The failure of the institutions to work consistently – their stop/go operation and the constant round of discussions and initiatives - has not helped to foster the development of sufficient mutual trust and confidence. Difficulties in the institutions have both stemmed from and further fuelled the absence of those two qualities. An absence of sufficient unionist trust in the good faith of nationalism, and specifically in republicanism, has been a significant cause of these difficulties. This in turn has left nationalists and republicans questioning unionist commitment to working the Agreement in full.

And so it is that we have reached an important juncture in the process. We have all got here by different journeys.

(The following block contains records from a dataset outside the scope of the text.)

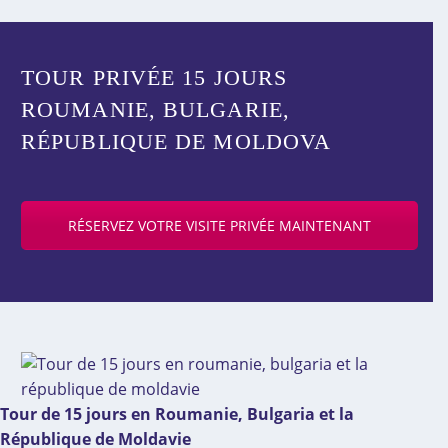
TOUR PRIVÉE 15 JOURS
ROUMANIE, BULGARIE,
RÉPUBLIQUE DE MOLDOVA
RÉSERVEZ VOTRE VISITE PRIVÉE MAINTENANT
Tour de 15 jours en Roumanie, Bulgaria et la
République de Moldavie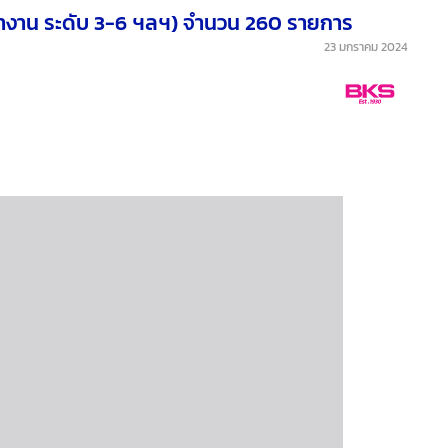
ะทำงาน ระดับ 3-6 ฯลฯ) จำนวน 260 รายการ
23 มกราคม 2024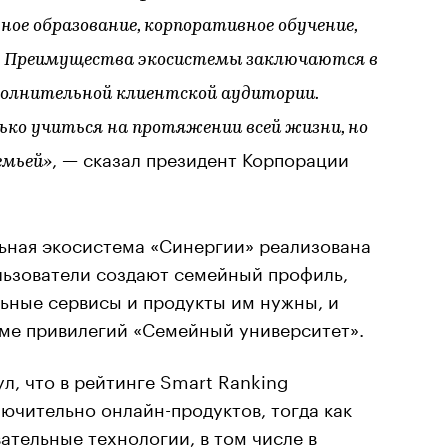
ное образование, корпоративное обучение,
. Преимущества экосистемы заключаются в
олнительной клиентской аудитории.
ько учиться на протяжении всей жизни, но
, — сказал президент Корпорации
емьей»
льная экосистема «Синергии» реализована
льзователи создают семейный профиль,
ьные сервисы и продукты им нужны, и
ме привилегий «Семейный университет».
л, что в рейтинге Smart Ranking
ючительно онлайн-продуктов, тогда как
ательные технологии, в том числе в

For our part, as constitutional Nationalists, we finessed our thinking into a modern context as far back as the New Ireland Forum of 1983-84. In the Downing Street Declaration of 1993, the two Governments stated that the “ending of divisions can come about only through the agreement and cooperation of the people, North and South, representing both traditions in Ireland”. We made a solemn commitment “to promote cooperation at all levels” and made clear that our goal was “to foster agreement and reconciliation, leading to a new political framework founded on consent and encompassing arrangements within Northern Ireland, for the whole island, and between these islands”. Importantly, both Governments also recognised in that Declaration that “the development of Europe will, of itself, require new approaches to serve interests common to both parts of the island of Ireland, and to Ireland and the United Kingdom as partners in the European Union”.